What to produce: Find every line below with the word "Briefing" in it, and copy each one.

Items listed in a dataset
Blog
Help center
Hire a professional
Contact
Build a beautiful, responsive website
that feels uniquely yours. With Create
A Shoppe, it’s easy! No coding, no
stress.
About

--

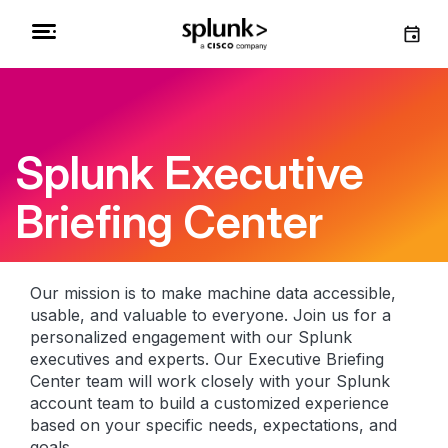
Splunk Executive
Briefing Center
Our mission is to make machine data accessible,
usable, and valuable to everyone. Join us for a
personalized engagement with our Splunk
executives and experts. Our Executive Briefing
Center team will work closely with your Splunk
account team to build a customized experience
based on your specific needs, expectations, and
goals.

Written answer:
Briefing Center
executives and experts. Our Executive Briefing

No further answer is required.